Kitty needs a walk around the mansion to think about it. The walk turns into “Kitty Pryde, this is your life” as runs into Colossus (who is staying in the recreation of her old room), Jubilee (raising Shigo, the baby she adopted in X-Men (2013)), and some of her former students (including Surge(!) and Nezhno), before deciding she could stand to let off some steam in the Danger Room.
Already in the room are the time-displaced original X-Man, sans their typical pals like X-23 and being lead by the young Jean Grey. They’re working out their aggressions, but also mulling over their next steps in our current time since they seem unable to return to their own.
(Apparently, the past of the current timeline still includes a set of original X-Men, meaning they were pulled from an alternate past (which might not even exist anymore in the wake of Secret Wars).)
Or, at least, it appears to Kitty that they’re already in the room. In reality, it’s a pre-recorded message of goodbye. The teens took off with a blackbird to blaze their own trail.

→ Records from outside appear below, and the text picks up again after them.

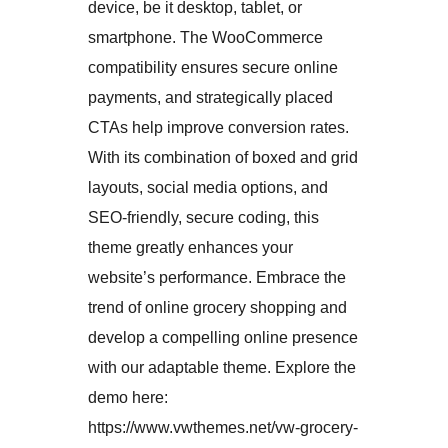
device, be it desktop, tablet, or
smartphone. The WooCommerce
compatibility ensures secure online
payments, and strategically placed
CTAs help improve conversion rates.
With its combination of boxed and grid
layouts, social media options, and
SEO-friendly, secure coding, this
theme greatly enhances your
website’s performance. Embrace the
trend of online grocery shopping and
develop a compelling online presence
with our adaptable theme. Explore the
demo here:
https://www.vwthemes.net/vw-grocery-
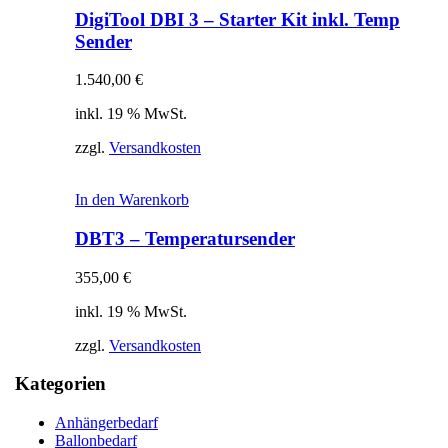
DigiTool DBI 3 – Starter Kit inkl. Temp
Sender
1.540,00
€
inkl. 19 % MwSt.
zzgl.
Versandkosten
In den Warenkorb
DBT3 – Temperatursender
355,00
€
inkl. 19 % MwSt.
zzgl.
Versandkosten
Kategorien
Anhängerbedarf
Ballonbedarf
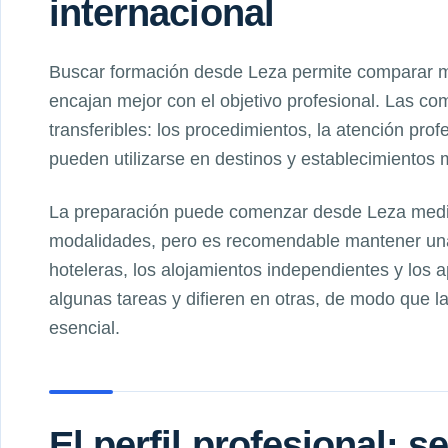
internacional
Buscar formación desde Leza permite comparar m
encajan mejor con el objetivo profesional. Las co
transferibles: los procedimientos, la atención prof
pueden utilizarse en destinos y establecimientos 
La preparación puede comenzar desde Leza median
modalidades, pero es recomendable mantener una
hoteleras, los alojamientos independientes y los 
algunas tareas y difieren en otras, de modo que l
esencial.
El perfil profesional: 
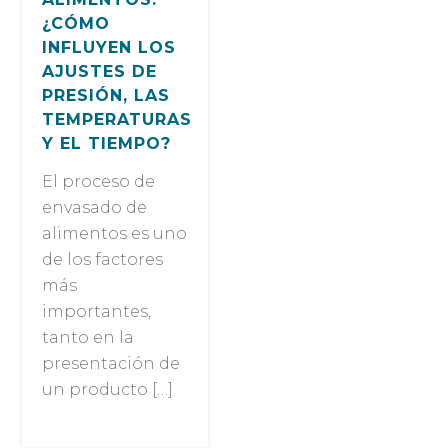
¿CÓMO
INFLUYEN LOS
AJUSTES DE
PRESIÓN, LAS
TEMPERATURAS
Y EL TIEMPO?
El proceso de
envasado de
alimentos es uno
de los factores
más
importantes,
tanto en la
presentación de
un producto […]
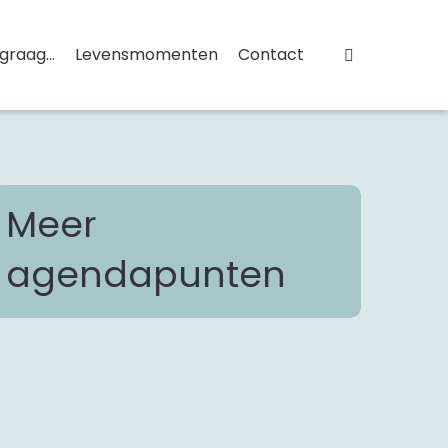
 graag...
Levensmomenten
Contact
Meer
agendapunten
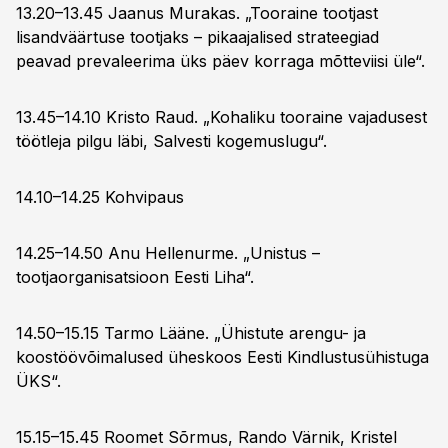
13.20–13.45 Jaanus Murakas. „Tooraine tootjast
lisandväärtuse tootjaks – pikaajalised strateegiad
peavad prevaleerima üks päev korraga mõtteviisi üle“.
13.45–14.10 Kristo Raud. „Kohaliku tooraine vajadusest
töötleja pilgu läbi, Salvesti kogemuslugu“.
14.10–14.25 Kohvipaus
14.25–14.50 Anu Hellenurme. „Unistus –
tootjaorganisatsioon Eesti Liha“.
14.50–15.15 Tarmo Lääne. „Ühistute arengu- ja
koostöövõimalused üheskoos Eesti Kindlustusühistuga
ÜKS“.
15.15–15.45 Roomet Sõrmus, Rando Värnik, Kristel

Kitty didn’t need to see a message from the defected originals to realize the X-Men are without a direction in the post-IvX world. “Rudderless” is what she calls it. So, she gathers what X-Men remain in limbo to deliver a rousing speech about being heroes instead of just being mutants, hated and feared. And the X-Men can’t be heroes from Limbo, she insists.
No, she’d have them operate out in the open – from smack in the middle of Central Park in New York! Kitty is taking on the mantle of leading the X-Men from there, with Storm at her side.